A landscape should be viewed as a work in progress. Its main components are living organisms which grow, spread and change as they mature at different rates and in different ways. What we start off with is not what we end up with, sometimes in ways we did not anticipate. And that is part of the fun and wonder.
Planting for diversity is a common theme in arboriculture and urban forestry. The premise is to preclude a major disease or insect infestation wiping out a majority of the urban (or natural) forest as has happened in the past and is ongoing in the present. Diseases such as Chestnut Blight, wiping out American chestnut trees, Dutch Elm Disease decimating American elms, Oak wilt killing trees in the oak species. Insect infestations are taking their toll as well. Emerald Ash Borer kills native and non-native ash trees and the Mountain and Western Pine Beetles have decimated pines across western North America. Most of this devastation is evident in the monoculture approach to planting and proves over and over the wisdom of having an urban forest comprised of a diversity of tree species.
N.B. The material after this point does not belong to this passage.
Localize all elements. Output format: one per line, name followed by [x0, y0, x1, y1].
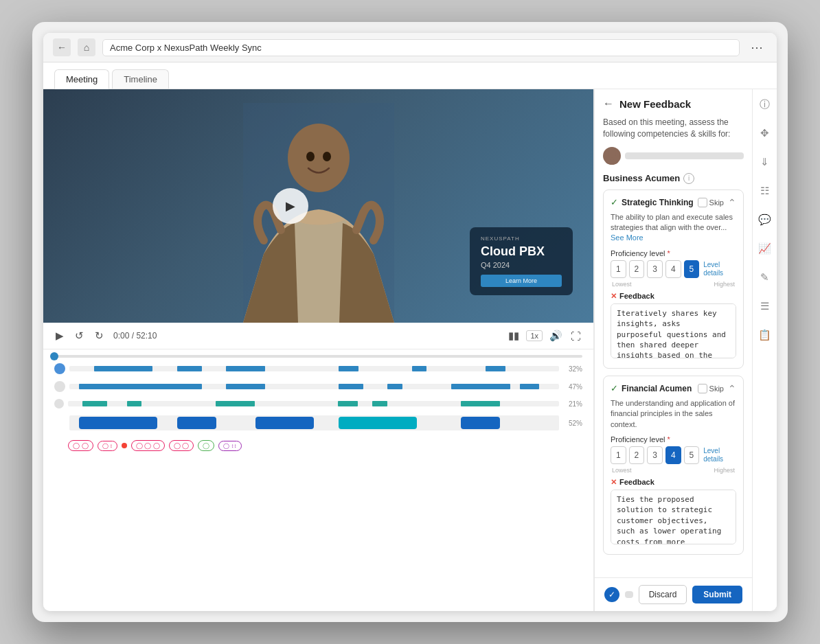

When it comes to the individual landscape, diversity is equally as important, perhaps for more reasons than just surviving a cataclysmic event. It should include not just a diversity of trees, but a variety of plants from herbaceous and woody shrubs, annual and perennial flowers as well as grass species. Besides creating an aesthetically pleasing appearance, these all contribute to a healthy, living eco-system that becomes self-sustaining in a way many don’t appreciate.
When considering diversity, you should consider not only species, but longevity, structure, size, characteristics such as blooming (or not), deciduous and evergreen. Why? Because not only does this give you a larger plant palette from which to choose, it also provides a more interesting design, will draw in an abundant variety of beneficial insects and will also contribute to diversity within the soil which means a healthier environment for the plants. This living eco-system you are developing does not stop at ground level but goes deeply beneath the surface.
Does your design matter? Only to the extent it meets your goals and desires. There are many designs and styles: Formal or informal; themes such as Italian, Oriental, English Country Garden, French. A design may meet your aesthetic goal but also serve a specific purpose: kitchen garden, xeriscape, encouraging pollinators and butterflies, or focusing on species from a specific area. It may be a combination of several. It doesn’t matter if it doesn’t fit into a specific designation or into many. What matters is that it suits you.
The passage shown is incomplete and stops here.